La Fortuna è la forza che muove il mondo. Insieme all’Amore e all’Ingegno occupa un posto di rilievo nell’opera che rappresenta uno straordinario affresco dell’umanità trecentesca in cui nuove classi sociali si affiancano alla nobiltà. Il mercante però possiede una dote come l’Industria che gli consente di reagire ai colpi della Fortuna senza mai, in ogni caso, avere la presunzione di piegarla o guidarla. Fronteggia insidie e agguati della Fortuna solo con la propria intelligenza: con dinamismo e vitalità l’intrepida figura del mercante ne schiva i tranelli quando gli riesce oppure soccombe per poi rialzarsi in infiniti cicli di lotta, non risparmiandosi, sempre pronto a sferrare colpi che possono andare bene o male. Quel complesso di circostanze fortuite e casuali che è la Fortuna, pone infiniti ostacoli e opportunità sulla strada del mercante che, di contro, è chiamato ad avvalersi di astuzia e capacità di iniziativa per cercare, senza garanzie di riuscita, di avere la meglio.

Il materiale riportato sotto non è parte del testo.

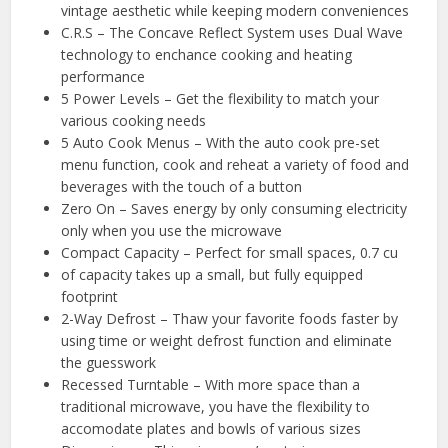
vintage aesthetic while keeping modern conveniences
C.R.S – The Concave Reflect System uses Dual Wave
technology to enchance cooking and heating
performance
5 Power Levels – Get the flexibility to match your
various cooking needs
5 Auto Cook Menus – With the auto cook pre-set
menu function, cook and reheat a variety of food and
beverages with the touch of a button
Zero On – Saves energy by only consuming electricity
only when you use the microwave
Compact Capacity – Perfect for small spaces, 0.7 cu
of capacity takes up a small, but fully equipped
footprint
2-Way Defrost – Thaw your favorite foods faster by
using time or weight defrost function and eliminate
the guesswork
Recessed Turntable – With more space than a
traditional microwave, you have the flexibility to
accomodate plates and bowls of various sizes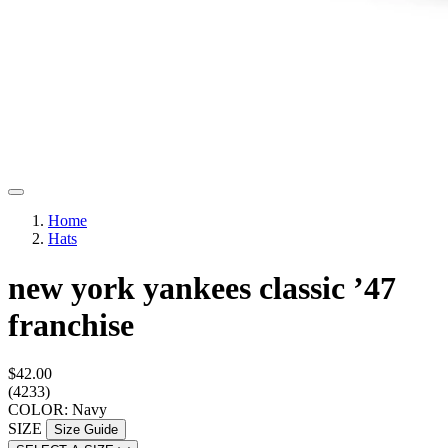
Home
Hats
new york yankees classic ’47
franchise
$42.00
(4233)
COLOR: Navy
SIZE
Size Guide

Boccaccio non giudica ma, raccontando le disavventure dei mercanti, da un lato mette in evidenza quanto il destino di ognuno sia in balia di forze incontrollabili dall’altro rimarca quanto il mercante, portato a cercare il guadagno a tutti i costi senza scrupoli morali, fosse naturalmente esposto a continui stravolgimenti della sorte. E questo Boccaccio lo sapeva bene per esperienza personale. Al seguito di suo padre, mercante e agente della Compagnia De’ Bardi, Giovanni aveva infatti trascorso la sua giovinezza a Napoli non solo alla corte di Roberto d’Angiò ma anche nell’ombra del banco dei Bardi, accanto al fondaco dei Frescobaldi. Dalla sua esperienza concreta, che gli aveva consentito di osservare e studiare una vasta casistica di persone, ha tratto ispirazione per esempio per la novella di Andreuccio. Mentre Andreuccio da Perugia inizialmente è molto ingenuo ma poi riesce a cogliere l’occasione per salvarsi, Landolfo prima di avventurarsi a Cipro ha “fatti suoi avvisi” mostrando invece avvedutezza. Resta comunque il dato oggettivo che la ragion di mercatura non ammette implicazioni morali, tant’è vero che Landolfo non si fa problemi a diventare un pirata pur di ritornare ricco.